What are these?

Hello all,

I'm a little curious, I bought a buck converter after I made a similar one myself (one way to learn things ;-)) . Both are according to the data sheet of LM2596. Could anyone tell me what those very small components are between the blue potentiometer and the regulator? There is also one next to the 50V cap. I was guessing resistors but those two beige ones are hard to measure

Thx

The black one could be a 330R resistor.

The brown one could be a capacitor.

Are you able to work out where in the circuit they connect, by following the PCB tracks?

I don't really see any pcb lines (or already an not good enough with electronics anyway). But i found myself a website with some pics of smd components :Identification pictures for Surface Mount Devices (SMD)

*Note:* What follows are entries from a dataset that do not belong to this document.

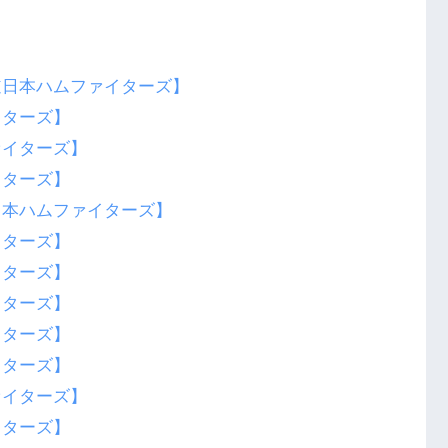
道日本ハムファイターズ】
イターズ】
ァイターズ】
イターズ】
日本ハムファイターズ】
イターズ】
イターズ】
イターズ】
イターズ】
イターズ】
ァイターズ】
イターズ】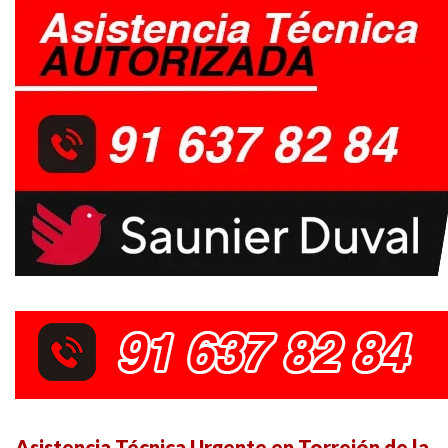
Asistencia Técnica Urgente en Torrejón de la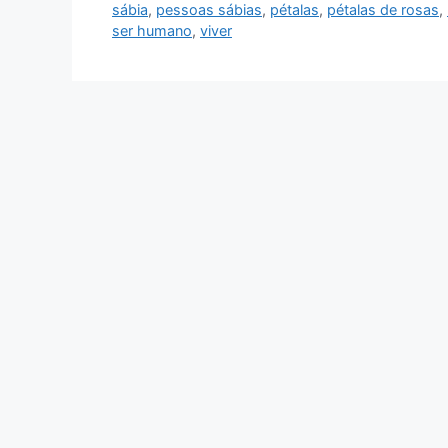
sábia
,
pessoas sábias
,
pétalas
,
pétalas de rosas
,
ser humano
,
viver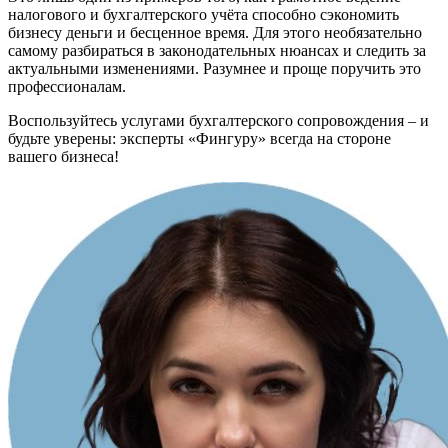
налогового и бухгалтерского учёта способно сэкономить
бизнесу деньги и бесценное время. Для этого необязательно
самому разбираться в законодательных нюансах и следить за
актуальными изменениями. Разумнее и проще поручить это
профессионалам.
Воспользуйтесь услугами бухгалтерского сопровождения – и
будьте уверены: эксперты «Фингуру» всегда на стороне
вашего бизнеса!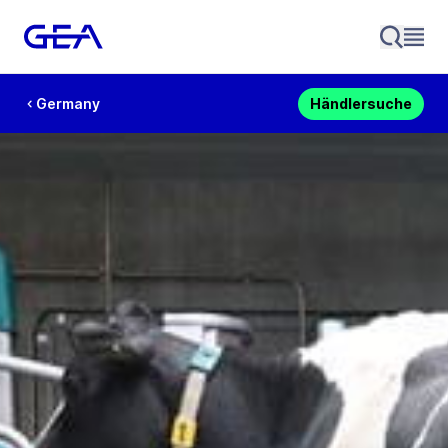
Germany
Händlersuche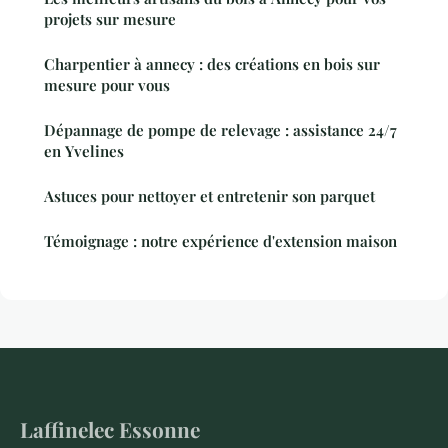
projets sur mesure
Charpentier à annecy : des créations en bois sur
mesure pour vous
Dépannage de pompe de relevage : assistance 24/7
en Yvelines
Astuces pour nettoyer et entretenir son parquet
Témoignage : notre expérience d'extension maison
Laffinelec Essonne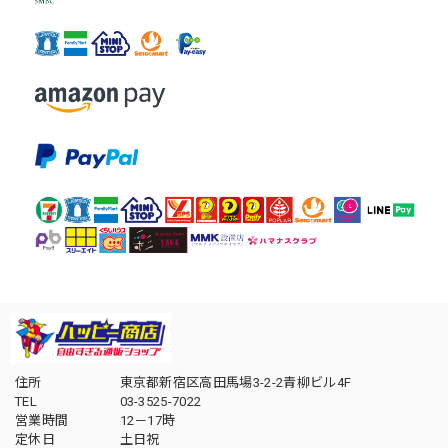
住所
東京都新宿区高田馬場3-2-2青柳ビル4F
TEL
03-3525-7022
営業時間
12－17時
定休日
土日祝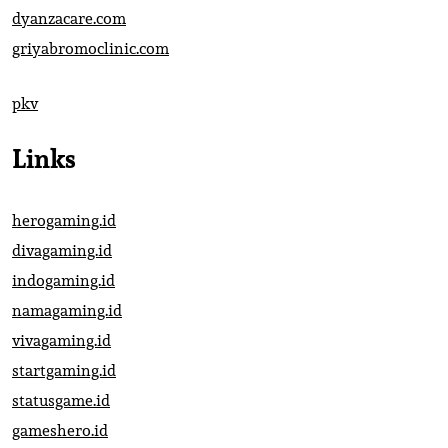
dyanzacare.com
griyabromoclinic.com
pkv
Links
herogaming.id
divagaming.id
indogaming.id
namagaming.id
vivagaming.id
startgaming.id
statusgame.id
gameshero.id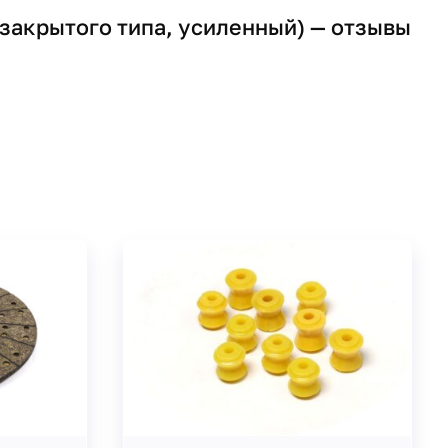
акрытого типа, усиленный) — отзывы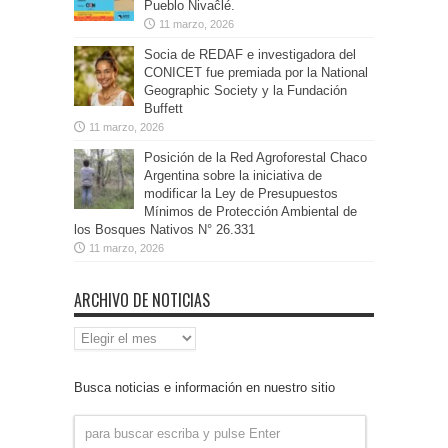
Pueblo Nivaĉlé.
11 marzo, 2026
Socia de REDAF e investigadora del
CONICET fue premiada por la National
Geographic Society y la Fundación
Buffett
11 marzo, 2026
Posición de la Red Agroforestal Chaco
Argentina sobre la iniciativa de
modificar la Ley de Presupuestos
Mínimos de Protección Ambiental de
los Bosques Nativos N° 26.331
11 marzo, 2026
ARCHIVO DE NOTICIAS
Archivo
de
Noticias
Busca noticias e información en nuestro sitio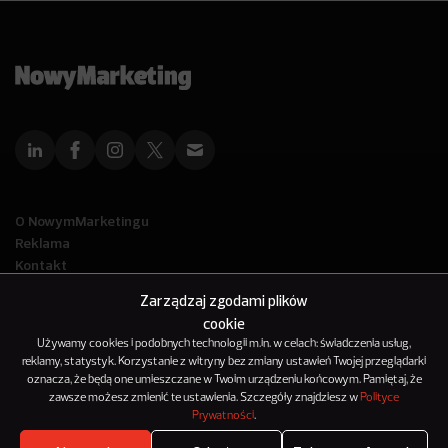
O NowymMarketingu
Reklama
Kontakt
Polityka Prywatności
Zarządzaj zgodami plików
Kanał RSS
cookie
Mapa artykułów
Używamy cookies i podobnych technologii m.in. w celach: świadczenia usług,
reklamy, statystyk. Korzystanie z witryny bez zmiany ustawień Twojej przeglądarki
oznacza, że będą one umieszczane w Twoim urządzeniu końcowym. Pamiętaj, że
© 2012-2025
zawsze możesz zmienić te ustawienia. Szczegóły znajdziesz w
Polityce
NowyMarketing jest marką 143Media Sp. z o.o.
Prywatności
.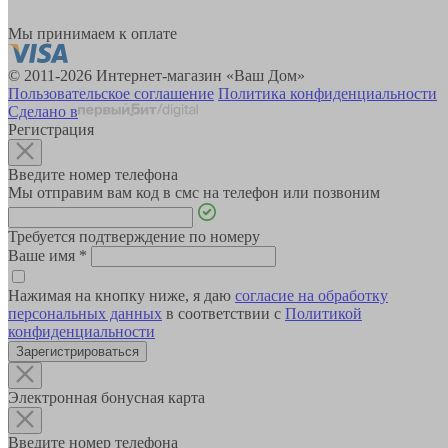
Мы принимаем к оплате
© 2011-2026 Интернет-магазин «Ваш Дом»
Пользовательское соглашение
Политика конфиденциальности
Сделано в
Регистрация
Введите номер телефона
Мы отправим вам код в смс на телефон или позвоним
Требуется подтверждение по номеру
Ваше имя
*
Нажимая на кнопку ниже, я даю
согласие на обработку
персональных данных
в соответствии с
Политикой
конфиденциальности
Зарегистрироваться
Электронная бонусная карта
Введите номер телефона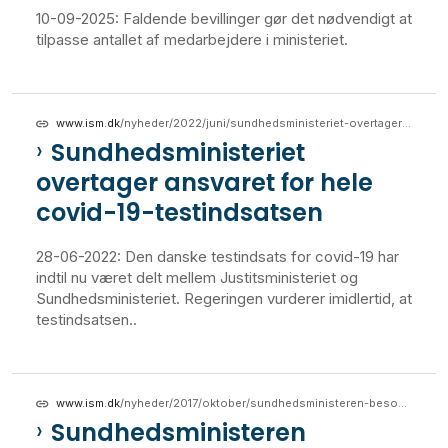
10-09-2025: Faldende bevillinger gør det nødvendigt at
tilpasse antallet af medarbejdere i ministeriet.
www.ism.dk
/nyheder/2022/juni/sundhedsministeriet-overtager-ansvaret-for-hele-covid-19-testindsatsen
Sundhedsministeriet
overtager ansvaret for hele
covid-19-testindsatsen
28-06-2022: Den danske testindsats for covid-19 har
indtil nu været delt mellem Justitsministeriet og
Sundhedsministeriet. Regeringen vurderer imidlertid, at
testindsatsen..
www.ism.dk
/nyheder/2017/oktober/sundhedsministeren-besoeger-solens-rige
Sundhedsministeren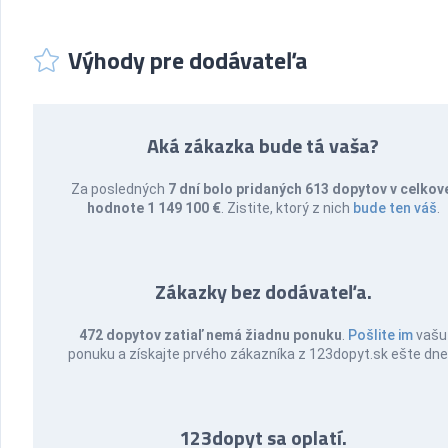
Výhody pre dodávateľa
Aká zákazka bude tá vaša?
Za posledných
7 dní bolo pridaných 613 dopytov v celkov
hodnote 1 149 100 €
. Zistite, ktorý z nich
bude ten váš
.
Zákazky bez dodávateľa.
472 dopytov zatiaľ nemá žiadnu ponuku
.
Pošlite im
vašu
ponuku a získajte prvého zákazníka z 123dopyt.sk ešte dne
123dopyt sa oplatí.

It seems that you are right as one is a resistance and the other two are caps. Now i need to figure out why the caps are there :slight_smile:

The datasheet goes into some details about the values needed and what the different components do:

Please crop/resize your picture next time, or Modify and delete the current one and Attach a cropped picture.

In the datasheet linked by CrossRoads you can find the image attached. Looking carefully to your picture you can make the associations that I point in the your picture. So, we only miss one that is CFF.

IMG_20140905_182211-3.jpg

CrossRoads:
The datasheet goes into some details about the values needed and what the different components do:
http://www.ti.com/lit/ds/symlink/lm2596.pdf

Please crop/resize your picture next time, or Modify and delete the current one and Attach a cropped picture.

I had cropped the pic but uploaded the wrong one. It has been modified.
I know all the components needed and those two small capacitors are not specified in the data sheet.
They are in parallel to the two big caps though so i guess they are to filter out some noise.

Anyway, thanks for the help!

read the data sheet about ripple filter.

it discusses the ripple and a post ripple filter.

the SMT tantalum caps you are looking at are mentioned for the post ripple filter.

basically, they remove the high frequency ripple generated by the switcher.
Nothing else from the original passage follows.